The truth is that the “net zero” green agenda, based on massive subsidies and expensive legislation, will likely cost more than CAD$38 trillion per year across the century, making it utterly unattractive to voters in almost every nation on Earth.

The awkward reality is that emissions from Canada, the EU, and other countries pursuing climate policies matter little in the 21st century. Canada likely only makes up about 1.5 per cent of the world’s emissions. Add together Canada’s output with that of every single country of the rich-world OECD, and this only makes up about one-fifth of global emissions this century, using the United Nations’ ‘middle of the road’ forecast. The other four-fifths of emissions come mostly from China, India and Africa.

Even if wealthy countries like Canada impoverish themselves, the result is tiny — run the UN’s standard climate model with and without Canada going net-zero in 2050, and the difference is immeasurable even in 2100. Moreover, much of the production and emissions just move to the Global South—and even less is achieved.

One good example of this is the United Kingdom, which—like Prime Minister Trudeau once did—has leaned into climate policies, suggesting it would lead the efforts for strong climate agreements. British families are paying a heavy price for their government going farther than almost any other in pursuing the climate agenda: just the inflation-adjusted electricity price, weighted across households and industry, has tripled from 2003 to 2023, mostly because of climate policies.

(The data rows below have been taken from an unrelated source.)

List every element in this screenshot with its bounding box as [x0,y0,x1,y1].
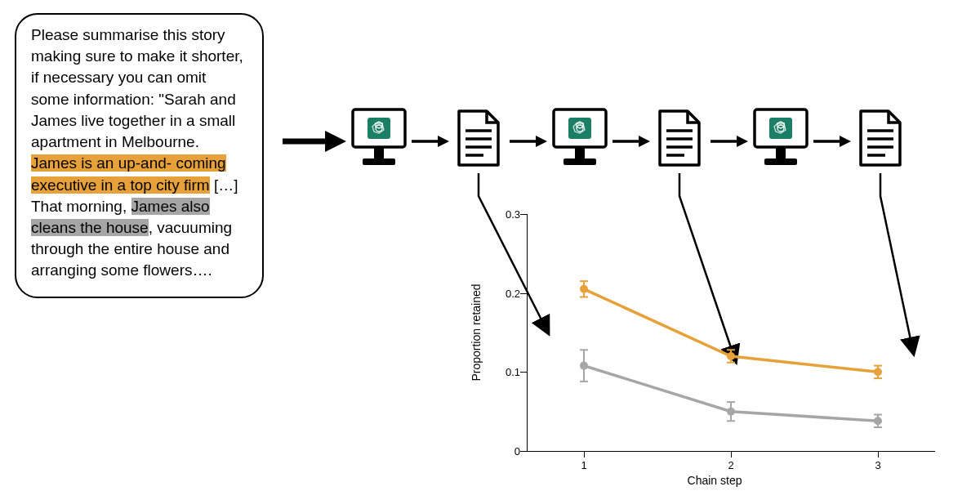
series-point-inconsistent [727,408,735,416]
svg-rect-3 [374,147,384,158]
document-icon-3 [854,106,913,170]
svg-rect-30 [764,158,797,165]
series-point-consistent [874,368,882,376]
y-tick-label: 0.3 [506,208,520,221]
y-tick-label: 0 [514,445,520,458]
document-icon-1 [452,106,511,170]
arrow-icon [612,136,650,147]
iteration-chain [286,106,964,180]
arrow-icon [412,136,449,147]
chart-y-axis-title: Proportion retained [470,283,483,381]
x-tick [584,451,585,458]
chart-x-axis-title: Chain step [470,474,960,487]
y-tick [520,451,527,452]
series-point-consistent [727,352,735,360]
highlight-consistent: James is an up-and- coming executive in … [31,154,226,193]
x-tick-label: 2 [728,459,733,471]
svg-marker-34 [840,136,851,147]
arrow-icon [710,136,748,147]
arrow-icon [510,136,547,147]
x-tick [731,451,732,458]
svg-rect-17 [564,158,596,165]
arrow-icon [813,136,851,147]
svg-marker-27 [737,136,748,147]
document-icon-2 [653,106,712,170]
monitor-step-1 [350,106,408,170]
y-tick [520,293,527,294]
prompt-box: Please summarise this story making sure … [15,13,264,298]
y-tick-label: 0.1 [506,366,520,378]
svg-rect-4 [363,158,395,165]
y-tick-label: 0.2 [506,287,520,299]
y-tick [520,372,527,373]
svg-rect-16 [575,147,585,158]
series-point-consistent [580,285,588,293]
x-tick-label: 1 [581,459,586,471]
x-tick [878,451,879,458]
monitor-step-3 [751,106,810,170]
x-tick-label: 3 [875,459,880,471]
svg-rect-29 [776,147,786,158]
retention-chart: 0 0.1 0.2 0.3 1 2 3 Chain step Proportio… [470,214,960,484]
series-point-inconsistent [580,362,588,370]
prompt-text-pre: Please summarise this story making sure … [31,26,243,150]
series-point-inconsistent [874,417,882,425]
monitor-step-2 [550,106,609,170]
svg-marker-14 [536,136,547,147]
svg-marker-21 [639,136,650,147]
svg-marker-8 [438,136,449,147]
y-tick [520,214,527,215]
chart-series [527,214,935,451]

This need not have been so: the US electricity price has remained almost unchanged over the same period.

The effect on families is devastating. Had prices stayed at 2003 levels, an average family-of-four would now be spending CAD$3,380 on electricity—which includes indirect industry costs. Instead, it now pays $9,740 per year.

Rising electricity costs make investment less attractive: European businesses pay triple US electricity costs, and nearly two-thirds of European companies say energy prices are now a major impediment to investment.

The Paris Treaty approach is fundamentally flawed. Carbon emissions continue to grow because cheap, reliable power, mostly from fossil fuels, drives economic growth. Wealthy countries like Canada, the US, and European Union members have started to cut emissions—often by shifting production elsewhere—but the rest of the world remains focused on eradicating poverty.

Poor countries will rightly reject making carbon cuts unless there is a huge flow of “climate aid” from rich nations, and want trillions of US dollars per year. That won’t happen. The new US government will not pay, and the other rich countries cannot foot the bill alone.

Without these huge transfers of wealth, China, India and many other developing countries will disavow expensive climate policies, too. This potentially leaves a rag-tag group led by a few Western European progressive nations, which can scarcely afford their own policies and have no ability to pay off everyone else.

When the United States withdrew from the Paris Agreement in 2017, Canada’s doubling down on the Paris Treaty sent the signal that it would be worthwhile spending hundreds of trillions of dollars to make no real difference to temperatures. We fool ourselves if we pretend that doing so for a second time will help the planet.

We need to realize that fixing climate change isn’t about sanctimonious summits, lofty speeches, and bluster. In coming weeks I’ll outline the case for efficient policies like innovation, adaptation and prosperity.